Yönetimin eli şu an çok güçlü
Galatasaray taraftarının ve camianın Fenerbahçe maçlarına verdiği önem ve takımın şu anki durumu, diğer taraftan Rijkaard’dan boşalacak koltuğa oturmayı düşünen adayları da korkutmuyor değil. Aslında yönetimin eli şu anda daha güçlü. Çünkü, Rijkaard’ın arkasındaki taraftar desteği artık yok. Ama bu yok olan desteğin bir tepki olarak yönetime dönmesi de beklenesi bir durum olur. Bu da anormal bir durum değil.
Polat ve G.Saraylılar Terim’i istiyor ama...
G.SARAY taraftarının, basit bir muhasebe yaptığında Adnan Polat ve yönetiminin Gerets, Feldkamp, Ümit Davala, Skibbe, Bülent Korkmaz ve son olarak Rijkaard ile beraber gönderdiği teknik adamların sayısı ve şekline bakarak “Hatayı kendinizde arayın” demesi olayı başka boyutlara taşır. Sayın Başkan’ın ve belki de Galatasaray camiasının kafasındaki isim Fatih Terim. Hatta, Tugay Kerimoğlu’nun, Fatih Hoca’nın yanına yakışmasının ötesinde doğru bir tercih olduğu gerçeği de var. Peki bu oluşumun sıkıntıları ve artıları yok mu?. Var tabii ki...
DÖNEMSEL ETKİ: Fatih Terim, Galatasaray’ın başına geçmek istemeyi ne kadar istese de daha ilk geldiği maçın Fenerbahçe deplasmanı olması ve takımın moralinin de dipte bulunması gibi nedenler onu düşündüren sebepler olur. Dolayısıyla, teklif giderse Terim zor durumda kalır. Bu durumda da devre arasına kadar Tugay ile yola devam edilir.
BAKIŞ AÇISI: Yeni gelecek ekibin bir şeyler yapabilmesi için biraz zamana ihtiyacı olacak. Ama başlangıçta alınabilecek kötü bir mağlubiyet her şeyi başlamadan da bitirebilir. Burada camianın ve taraftarın yeni gelecek ekibe sabrın ötesinde anlayış göstermesi lazım. Belki de ‘kırmızı çizgi’ olan Fenerbahçe derbisini kaybetmeyi bile göze almaları gerekir.
En kötü karar
G.SARAY yönetimi çok kritik bir dönemden geçtiğini bildiği halde önceki gün enteresan bir iş yaptı. Toplantı sonunda bazı kararlar alındığı ve daha sonra açıklanacağı söylendi.
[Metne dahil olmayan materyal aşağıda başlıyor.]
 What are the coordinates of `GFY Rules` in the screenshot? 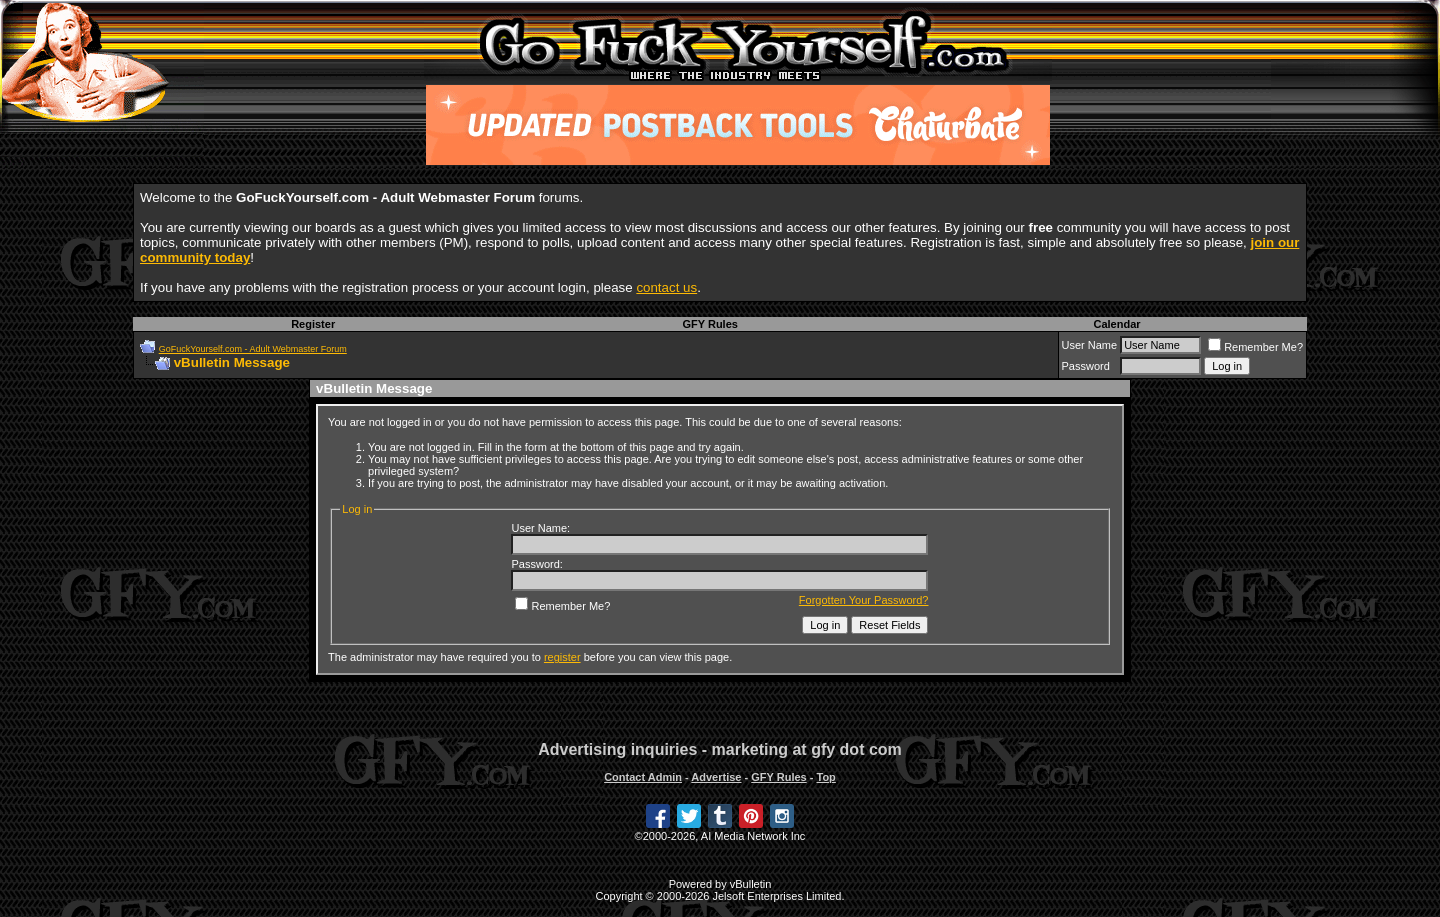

Bunun iki sebebi olabilir;
- Olayı sürüncemede bırakıp beklemek ve sonrasında ortamın Fenerbahçe derbisine konsantre olmasını sağlayıp, Rijkaard ile maça çıkmak.
- Frank Rijkaard’ın biletini kestiler ama sonrasında yerine kimi ve ne zaman getireceklerine karar verememiş olmak.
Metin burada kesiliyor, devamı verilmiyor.